• PROBLEM REQUIREMENTS:
Collect all lines containing the word "icon" from the data.

*** Opening SOURCE RECORDS ***

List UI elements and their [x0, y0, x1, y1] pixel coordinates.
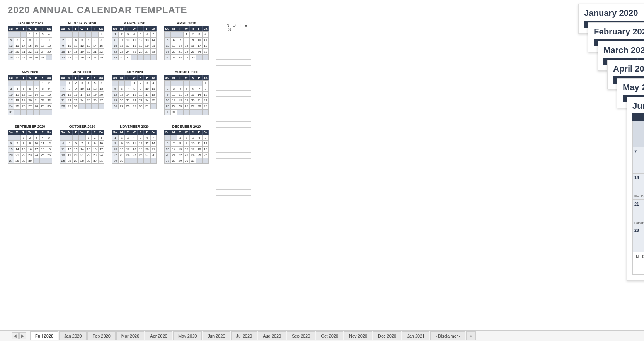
mini-calendar-title: FEBRUARY 2020 [60, 21, 104, 25]
notes-line [216, 72, 251, 78]
sheet-tab[interactable]: Jan 2021 [402, 331, 429, 340]
mini-day-cell: 1 [131, 80, 137, 86]
mini-day-header: M [118, 26, 124, 31]
mini-day-cell: 21 [92, 49, 98, 55]
sheet-tab[interactable]: Mar 2020 [116, 331, 144, 340]
mini-day-cell [144, 55, 150, 60]
month-sheet-title: April 2020 [613, 64, 644, 74]
mini-day-cell: 28 [14, 158, 20, 164]
day-cell[interactable]: 14Flag Day [632, 173, 644, 200]
mini-day-cell: 16 [190, 43, 196, 49]
mini-day-cell: 7 [92, 37, 98, 43]
mini-day-cell: 2 [118, 135, 124, 141]
mini-day-cell: 22 [112, 152, 118, 158]
mini-day-header: R [138, 26, 144, 31]
mini-day-cell: 27 [144, 49, 150, 55]
sheet-tab[interactable]: Oct 2020 [316, 331, 343, 340]
mini-day-cell: 3 [39, 31, 46, 37]
sheet-tab[interactable]: Nov 2020 [344, 331, 372, 340]
mini-day-cell: 6 [73, 141, 79, 146]
mini-day-header: T [177, 130, 183, 135]
mini-day-cell [170, 31, 177, 37]
mini-day-header: R [190, 75, 196, 80]
sheet-tab[interactable]: Jan 2020 [59, 331, 87, 340]
mini-day-cell: 13 [27, 92, 33, 98]
day-cell[interactable]: 21Father's Day [632, 200, 644, 226]
day-cell[interactable] [632, 121, 644, 147]
mini-calendar-title: OCTOBER 2020 [60, 125, 104, 129]
mini-day-cell: 1 [39, 80, 46, 86]
mini-day-cell: 24 [66, 55, 72, 60]
mini-day-cell: 20 [27, 98, 33, 103]
sheet-tab[interactable]: - Disclaimer - [430, 331, 465, 340]
mini-day-cell: 8 [39, 86, 46, 92]
mini-day-cell [203, 158, 209, 164]
tab-prev-icon[interactable]: ◀ [12, 332, 19, 339]
sheet-tab[interactable]: Full 2020 [30, 331, 58, 340]
sheet-tab[interactable]: Jul 2020 [231, 331, 257, 340]
mini-day-cell [8, 31, 14, 37]
tab-next-icon[interactable]: ▶ [19, 332, 26, 339]
mini-day-header: M [66, 26, 72, 31]
mini-calendar: SEPTEMBER 2020SuMTWRFSa12345678910111213… [8, 125, 52, 164]
mini-day-cell: 9 [164, 92, 170, 98]
mini-day-cell: 4 [150, 80, 157, 86]
mini-day-cell: 1 [112, 31, 118, 37]
mini-day-header: R [190, 130, 196, 135]
sheet-tab[interactable]: Aug 2020 [258, 331, 286, 340]
mini-calendar: FEBRUARY 2020SuMTWRFSa123456789101112131… [60, 21, 104, 60]
notes-line [216, 47, 251, 53]
mini-day-cell: 15 [85, 146, 92, 152]
day-cell[interactable]: 7 [632, 147, 644, 173]
mini-day-cell: 19 [92, 92, 98, 98]
mini-day-cell [79, 31, 85, 37]
sheet-tab[interactable]: Sep 2020 [287, 331, 315, 340]
mini-day-header: W [183, 130, 189, 135]
mini-day-header: W [131, 130, 137, 135]
month-sheet-title: January 2020 [584, 8, 644, 18]
page-title: 2020 ANNUAL CALENDAR TEMPLATE [8, 5, 187, 15]
mini-day-cell: 12 [138, 141, 144, 146]
mini-day-cell [14, 109, 20, 115]
mini-day-cell: 16 [164, 98, 170, 103]
mini-day-cell: 19 [66, 152, 72, 158]
mini-day-cell: 19 [138, 146, 144, 152]
sheet-tab[interactable]: May 2020 [173, 331, 202, 340]
mini-day-header: W [131, 26, 137, 31]
sheet-tab[interactable]: Apr 2020 [145, 331, 172, 340]
mini-day-cell: 11 [60, 146, 66, 152]
add-sheet-button[interactable]: + [466, 331, 475, 340]
mini-day-cell: 12 [138, 37, 144, 43]
mini-day-cell: 2 [118, 31, 124, 37]
mini-day-cell: 8 [203, 86, 209, 92]
sheet-tab[interactable]: Jun 2020 [203, 331, 230, 340]
notes-line [216, 115, 251, 122]
mini-day-cell: 3 [66, 37, 72, 43]
sheet-tab[interactable]: Feb 2020 [87, 331, 115, 340]
day-cell[interactable]: 28 [632, 226, 644, 252]
mini-day-cell [177, 80, 183, 86]
mini-day-cell: 10 [66, 43, 72, 49]
mini-day-cell: 28 [125, 103, 131, 109]
mini-day-cell: 14 [92, 43, 98, 49]
mini-day-cell [20, 31, 27, 37]
mini-day-cell: 20 [144, 43, 150, 49]
mini-day-cell [170, 135, 177, 141]
mini-day-cell: 20 [85, 49, 92, 55]
mini-day-cell: 19 [203, 146, 209, 152]
mini-day-cell: 29 [66, 103, 72, 109]
sheet-tab[interactable]: Dec 2020 [373, 331, 401, 340]
mini-day-cell: 17 [66, 49, 72, 55]
mini-day-cell: 11 [150, 86, 157, 92]
mini-day-cell: 10 [170, 92, 177, 98]
mini-day-cell: 26 [112, 103, 118, 109]
mini-day-header: T [177, 26, 183, 31]
mini-day-cell: 21 [196, 98, 202, 103]
mini-day-cell: 31 [125, 55, 131, 60]
mini-day-cell: 4 [203, 31, 209, 37]
mini-day-cell: 18 [14, 98, 20, 103]
mini-day-cell: 14 [33, 92, 39, 98]
mini-day-cell: 3 [144, 80, 150, 86]
notes-line [216, 140, 251, 146]
mini-day-cell: 14 [150, 37, 157, 43]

*** Closing SOURCE RECORDS ***

• EXPECTED OUTPUT:
tab-prev-icon[interactable]: ◀ [12, 332, 19, 339]
tab-next-icon[interactable]: ▶ [19, 332, 26, 339]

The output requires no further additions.